CA Paris, Pôle 1 ch. 2, 9 avril 2015, n° 14-26059
PARIS
Arrêt
PARTIES
Demandeur :
Aigle azur Transports aériens (SAS)
Défendeur :
Intrabus Orly (Selurl)
COMPOSITION DE LA JURIDICTION
Président :
M. Charlon
Conseillers :
Mmes Graff-Daudret, Louys
Avocats :
Mes Caron, Burguet, Vahramian, Vullierme
FAITS ET PROCEDURE:
En 2003, la SAS Aigle azur Transports Aériens (Aigle azur) est entrée en relations commerciales avec la SARL Intrabus Orly (Intrabus) pour effectuer le transport des passagers des terminaux de l'aéroport vers les avions et vice-versa. En 2013, la société Aéroshuttle a proposé cette prestation sur l'aéroport d'Orly.
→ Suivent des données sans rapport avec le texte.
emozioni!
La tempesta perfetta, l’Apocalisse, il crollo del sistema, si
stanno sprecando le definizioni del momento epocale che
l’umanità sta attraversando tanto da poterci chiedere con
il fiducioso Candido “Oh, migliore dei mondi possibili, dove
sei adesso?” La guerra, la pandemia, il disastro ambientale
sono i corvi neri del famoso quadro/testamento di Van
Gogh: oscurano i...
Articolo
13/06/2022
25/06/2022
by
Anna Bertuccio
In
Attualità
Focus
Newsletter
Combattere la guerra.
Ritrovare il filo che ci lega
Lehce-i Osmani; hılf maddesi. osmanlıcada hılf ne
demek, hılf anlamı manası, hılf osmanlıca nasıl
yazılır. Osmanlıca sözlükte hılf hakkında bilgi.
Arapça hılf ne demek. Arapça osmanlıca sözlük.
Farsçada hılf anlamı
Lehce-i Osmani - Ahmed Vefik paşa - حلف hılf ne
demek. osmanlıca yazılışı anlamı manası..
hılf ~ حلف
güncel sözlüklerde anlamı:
Par courrier du 1er août 2013 la société Aigle azur a informé la société Intrabus du non-renouvellement de son contrat à compter du 1er janvier 2014. Le 24 décembre 2013, la société Intrabus a avisé la société Aigle azur qu'elle estimait brutale la fin de leurs relations commerciales et a demandé une indemnisation de 997 840 euro. Par acte d'huissier du 10 février 2014, la société Aigle azur a assigné la société Intrabus devant le Tribunal de commerce de Bobigny.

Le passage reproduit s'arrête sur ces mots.